On February 2, 1995, around 1:00a.m., Redding went–uninvited–to McCrary’s home, where she began ringing the doorbell and knocking on the door. McCrary was not at home, but St. Eward and her nine-year-old son were spending the night. Becoming concerned with Redding’s prolonged knocking at the door, St. Eward called 911. Before the police arrived, however, Redding left to look for McCrary. She found him at the bowling alley where he customarily bowled, but he was apparently not pleased to see her and cursed at her. Redding left the bowling alley and went back to McCrary’s house.
Upon returning to the home around 2:00 a.m., Redding again began knocking on the door. St. Eward called 911 a second time. A few minutes later, Detroit police officers Ernest Wilson and Paul Wells arrived and saw Redding, armed with a steel pipe, kicking the door of McCrary’s house. The officers saw Redding toss the pipe into some nearby bushes; they recovered it, arrested Redding and charged her with attempted home invasion. It is undisputed that St. Eward herself did not arrest Redding.

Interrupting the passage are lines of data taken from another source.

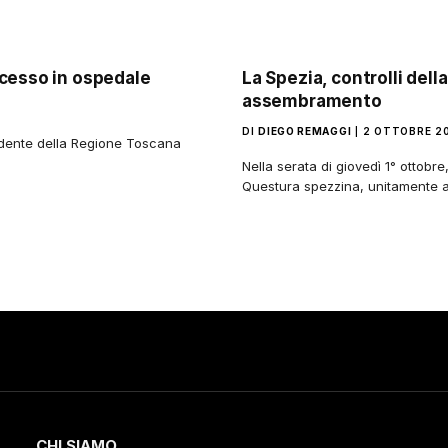
ccesso in ospedale
La Spezia, controlli della
assembramento
DI
DIEGO REMAGGI
2 OTTOBRE 2
sidente della Regione Toscana
Nella serata di giovedì 1° ottobre
Questura spezzina, unitamente a
CHI SIAMO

Redding contends that St. Eward falsely reported to the police officers that Redding was attempting to break into McCrary’s home, urged the on-duty officers to arrest her, and commented that Redding would serve a lot of time in prison. Redding argues that the lack of any physical damage to the home belies the police officers’ conclusion that she was attempting to break into McCrary’s home. St. Eward admits that she called 911 twice and identified herself as a Detroit police officer to the 911 operators. However, St. Eward disputes the claim that she improperly used her position as a police officer to cause Redding to be arrested without probable cause. The arresting officer, Ernest Wilson, submitted an affidavit averring that he arrested Redding because he had probable cause to believe she had committed a felony and that St. Eward did not influence the arrest in any way. The record contains no evidence to the contrary.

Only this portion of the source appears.